Whether it's to help employees stretch their benefit dollars or to trim corporate budgets, benefits managers are pressed to offer a package that makes employees happy for less. But many are finding that even though purse strings are tight, results still matter.
So how do companies decide what's important when looking for an eyecare benefit? Quality or value? Some benefits managers have discovered it's hard to have one without the other.
Take, for example, FCI USA, Inc., one of the world's top manufacturers of electronic connectors and interconnect systems used with everything from automobiles to computers.
According to Susan Stopa, Director of Compensation & Benefits, FCI switched from VSP to a competitor's benefit to save money and offer employees greater convenience with access to retail optical providers.
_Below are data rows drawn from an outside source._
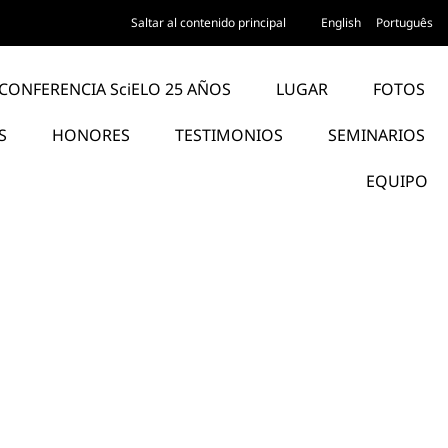
Saltar al contenido principal
English
Português
CONFERENCIA SciELO 25 AÑOS
LUGAR
FOTOS
S
HONORES
TESTIMONIOS
SEMINARIOS
EQUIPO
Prior to the switch, FCI had shared the cost of eyecare coverage premiums, but in July, 2003, they started a voluntary, employee-pay-all plan.
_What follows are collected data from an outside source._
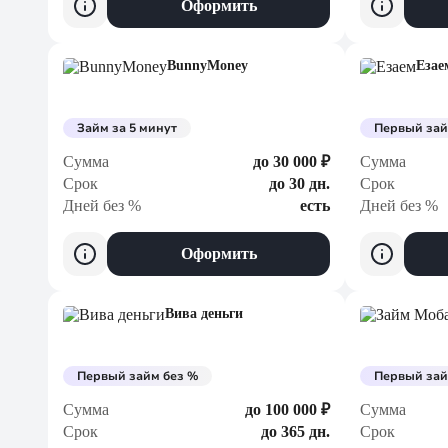
Оформить
BunnyMoney
Езае
Займ за 5 минут
Первый зай
Сумма
до 30 000 ₽
Сумма
Срок
до 30 дн.
Срок
Дней без %
есть
Дней без %
Оформить
Вива деньги
Первый займ без %
Первый зай
Сумма
до 100 000 ₽
Сумма
Срок
до 365 дн.
Срок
"Our business was hit very hard by the economy," says Stopa. "We still wanted to provide quality benefits while saving on cost."
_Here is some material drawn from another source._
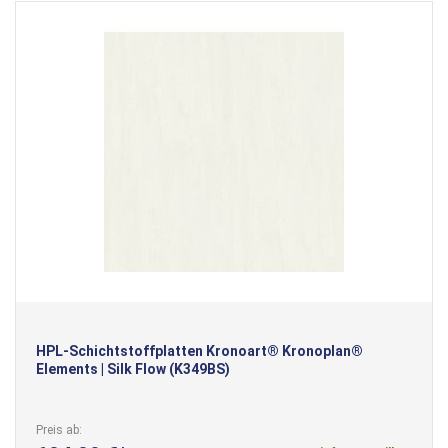
HPL-Schichtstoffplatten Kronoart® Kronoplan®
Elements | Silk Flow (K349BS)
Preis ab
Louisiana-based Shaw Group, a leading provider of engineering, procurement, construction and manufacturing services, faced similar challenges.
With approximately 11,000 eligible U.S. employees located in 35 states nationally, Corporate Benefits Manager Garin Danner wanted a doctor network that could serve his employees regardless of location.
"I absolutely did comparison shopping," says Danner, who experimented with two other national vision plans before finally settling with VSP.
When Quality and Quantity Matter
In both cases, FCI and Shaw Group employees soon experienced problems with the limited doctor networks of the plans they had chosen. That's when Stopa and Danner began receiving employee complaints.
"With our previous vision carrier, there were places in the U.S. where the network lacked," Danner says. "We switched companies but I still got a lot of complaints that there were not enough providers. Therefore, employees had to go out-of-network and outside their benefit, getting hit hard with out-of-pocket costs."
And what about cost the reason they switched in the first place?
Stopa found that VSP was actually within pennies of the competitor. "We were prepared to go to our employees and say, 'You asked for VSP and here it is, but you'll have to pay $5 more per month.' But VSP wasn't $5 more, it was very competitive."
Danner, meanwhile, found that the VSP plan, in many cases, was actually less expensive.
"My wife and I wear progressive lenses. When I added up the amount we paid annually under the old plan as compared to VSP, it's actually cheaper with VSP.
At present, FCI and Shaw employees are happy and report more than 50 percent enrollment in their voluntary VSP plans. "Having 7,000 out of 11,000 eligibles on a fully voluntary plan obviously tells me that our employees think very highly of VSP," says Danner.
Stopa agrees. "We listened to our employees, and we're very pleased with the quality of this plan."